China metals output seen falling over 10% in Feb, rebound from virus impact after Q2

Rizhao Port in China’s eastern province of Shandong. File image.

China’s nonferrous metal output will fall at least 10% year-on-year in February as the world’s top metals consumer battles a coronavirus but operations are expected to normalize after the second quarter, the country’s metal association said.

“If the epidemic situation can be effectively controlled in the next 20 days or so, and the manufacturing, real estate, and infrastructure investment are fully restored, market demand … is expected to improve,” an official from the China Nonferrous Metals Industry Association told its online news portal.

China does not report monthly output figures for February due to the distortion of the Lunar New Year but the country produced 9.03 million tonnes of nonferrous metals in January and February 2019 combined.

The coronavirus, which has killed more than 900 people, has interrupted the recovery of the sector from late 2019, the unnamed official said in a Q&A, adding there have been “favorable policies” to mitigate the impact.

Copper smelter Daye Nonferrous, close to the Wuhan epicenter of the outbreak, had two of its staff contracting the virus and almost 1,000 in self-isolation at home

Copper smelter Daye Nonferrous, located in central China’s Hubei province close to the Wuhan epicenter of the outbreak, has been hit particularly hard, with two of its staff contracting the virus and almost 1,000 in self-isolation at home and unable to perform normal work duties, the official said.

A Daye executive said the two were being treated in hospital. He put the company’s total staff at over 8,000.

Copper producers such as Daye, as well as lead and zinc smelters, face output cuts due to high inventories of byproduct sulphuric acid, which is now being sold below cost price, the association official said.

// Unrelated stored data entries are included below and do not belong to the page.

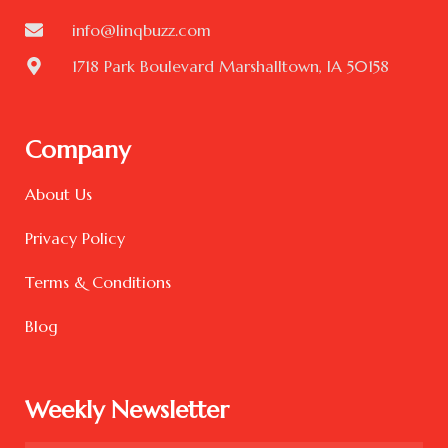
info@linqbuzz.com
1718 Park Boulevard Marshalltown, IA 50158
Company
About Us
Privacy Policy
Terms & Conditions
Blog
Weekly Newsletter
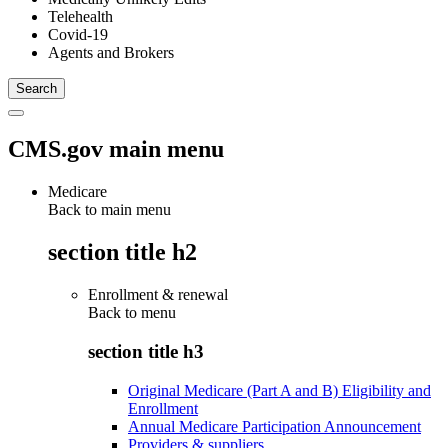
Telehealth
Covid-19
Agents and Brokers
CMS.gov main menu
Medicare
Back to main menu
section title h2
Enrollment & renewal
Back to
menu
section title h3
Original Medicare (Part A and B) Eligibility and
Enrollment
Annual Medicare Participation Announcement
Providers & suppliers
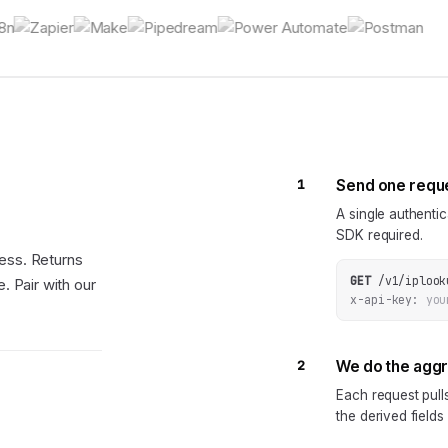
1
Send one requ
A single authenti
SDK required.
ess. Returns
GET
/v1/iplook
. Pair with our
x-api-key:
you
2
We do the agg
Each request pul
the derived fields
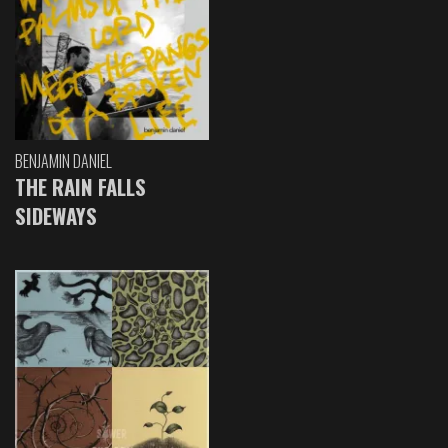
BENJAMIN DANIEL
THE RAIN FALLS
SIDEWAYS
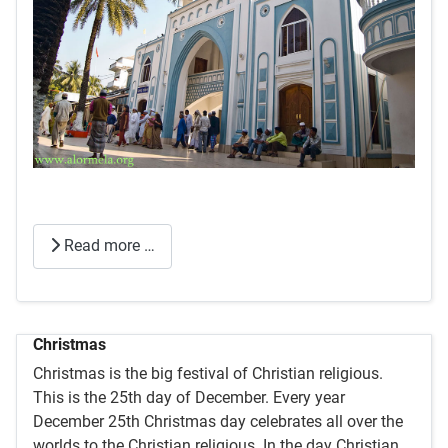
Read more …
Christmas
Christmas is the big festival of Christian religious.
This is the 25th day of December. Every year
December 25th Christmas day celebrates all over the
worlds to the Christian religious. In the day Christian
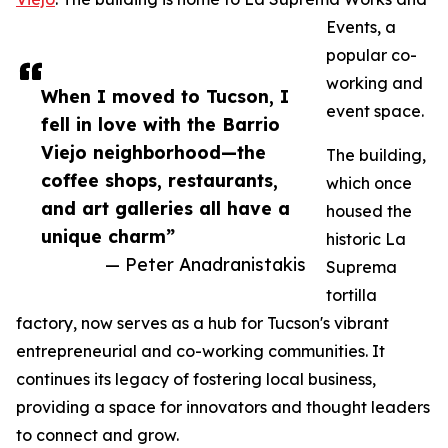
Events, a
popular co-
working and
When I moved to Tucson, I
event space.
fell in love with the Barrio
Viejo neighborhood—the
The building,
coffee shops, restaurants,
which once
and art galleries all have a
housed the
unique charm”
historic La
— Peter Anadranistakis
Suprema
tortilla
factory, now serves as a hub for Tucson's vibrant
entrepreneurial and co-working communities. It
continues its legacy of fostering local business,
providing a space for innovators and thought leaders
to connect and grow.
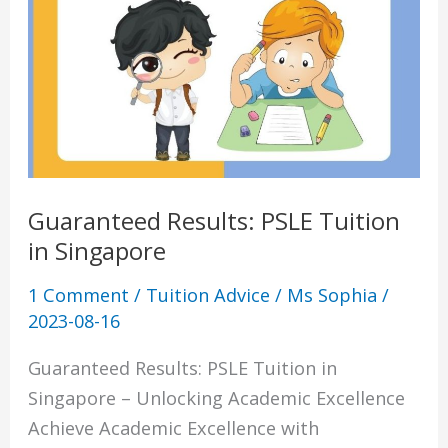
Tuition
in
Singapore
Guaranteed Results: PSLE Tuition
in Singapore
1 Comment
/
Tuition Advice
/
Ms Sophia
/
2023-08-16
Guaranteed Results: PSLE Tuition in
Singapore – Unlocking Academic Excellence
Achieve Academic Excellence with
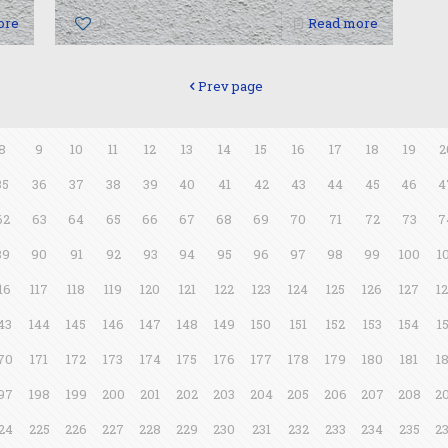
ore
0
Read more
Prev page
8
9
10
11
12
13
14
15
16
17
18
19
2
35
36
37
38
39
40
41
42
43
44
45
46
4
62
63
64
65
66
67
68
69
70
71
72
73
7
89
90
91
92
93
94
95
96
97
98
99
100
1
16
117
118
119
120
121
122
123
124
125
126
127
1
43
144
145
146
147
148
149
150
151
152
153
154
1
70
171
172
173
174
175
176
177
178
179
180
181
1
97
198
199
200
201
202
203
204
205
206
207
208
2
24
225
226
227
228
229
230
231
232
233
234
235
2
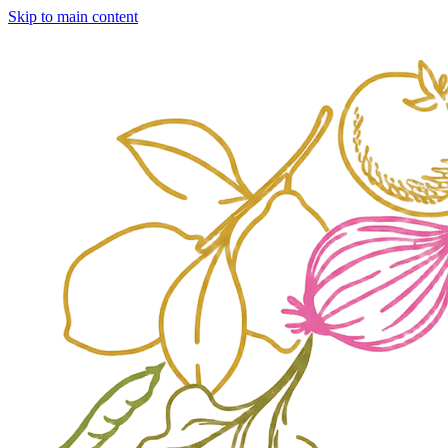
Skip to main content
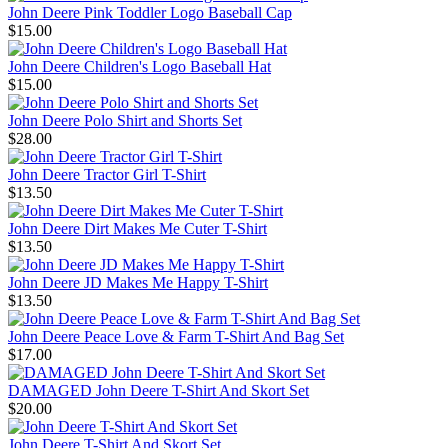
John Deere Pink Toddler Logo Baseball Cap
$15.00
John Deere Children's Logo Baseball Hat
$15.00
John Deere Polo Shirt and Shorts Set
$28.00
John Deere Tractor Girl T-Shirt
$13.50
John Deere Dirt Makes Me Cuter T-Shirt
$13.50
John Deere JD Makes Me Happy T-Shirt
$13.50
John Deere Peace Love & Farm T-Shirt And Bag Set
$17.00
DAMAGED John Deere T-Shirt And Skort Set
$20.00
John Deere T-Shirt And Skort Set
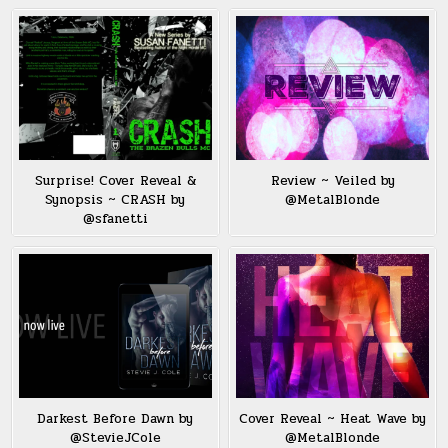
Surprise! Cover Reveal &
Review ~ Veiled by
Synopsis ~ CRASH by
@MetalBlonde
@sfanetti
Darkest Before Dawn by
Cover Reveal ~ Heat Wave by
@StevieJCole
@MetalBlonde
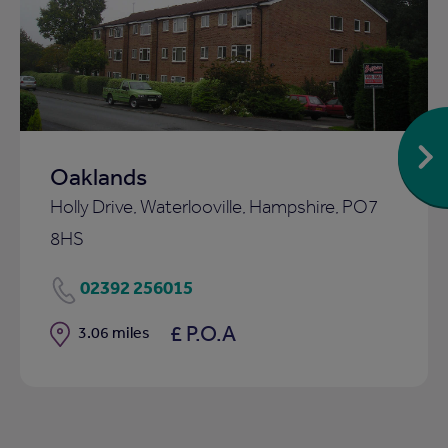
to
ist
shortlist
Oaklands
Holly Drive, Waterlooville, Hampshire, PO7
8HS
02392 256015
£ P.O.A
Distance
3.06 miles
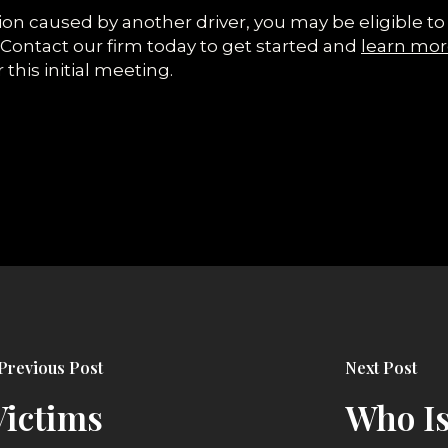
llision caused by another driver, you may be eligible
 Contact our firm today to get started and
learn mor
 this initial meeting.
Previous Post
Next Post
Victims
Who Is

Other challenges include logistical constraints as China looks to contain the spread of the virus and weak downstream orders as processing firms postponed their return to work after the Lunar New Year holiday.

Transport curbs have disrupted production of aluminum raw material alumina in several regions, including Shandong, Shanxi, Henan, Guangxi, Guizhou and Yunnan, the official said. As of Feb. 4, 1.5 million tonnes of annual alumina production capacity, or about 2% of the country’s total, had been cut.

China’s nickel output fell by a third in January, the association’s research arm said on Thursday, but the association also warned of an impact on operations overseas, with Indonesia – home to several Chinese-invested nickel projects – temporarily barring visitors from China.

This move will stop Chinese firms flying staff into the country and could affect construction schedules, the official said.